Dataset items:

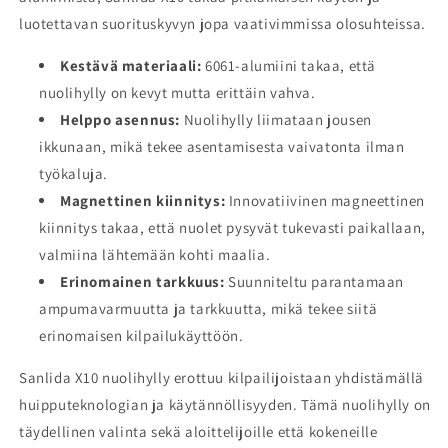
luotettavan suorituskyvyn jopa vaativimmissa olosuhteissa.
Kestävä materiaali:
6061-alumiini takaa, että
nuolihylly on kevyt mutta erittäin vahva.
Helppo asennus:
Nuolihylly liimataan jousen
ikkunaan, mikä tekee asentamisesta vaivatonta ilman
työkaluja.
Magnettinen kiinnitys:
Innovatiivinen magneettinen
kiinnitys takaa, että nuolet pysyvät tukevasti paikallaan,
valmiina lähtemään kohti maalia.
Erinomainen tarkkuus:
Suunniteltu parantamaan
ampumavarmuutta ja tarkkuutta, mikä tekee siitä
erinomaisen kilpailukäyttöön.
Sanlida X10 nuolihylly erottuu kilpailijoistaan yhdistämällä
huipputeknologian ja käytännöllisyyden. Tämä nuolihylly on
täydellinen valinta sekä aloittelijoille että kokeneille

What is required:
Copy the stretch of the records above that runs from the line with "valmiina lähtemään kohti maalia." through the line with "Sanlida X10 nuolihylly". Both end lines belong in the copy, and nothing else does.

Written response:
valmiina lähtemään kohti maalia.
Erinomainen tarkkuus:
Suunniteltu parantamaan
ampumavarmuutta ja tarkkuutta, mikä tekee siitä
erinomaisen kilpailukäyttöön.
Sanlida X10 nuolihylly erottuu kilpailijoistaan yhdistämällä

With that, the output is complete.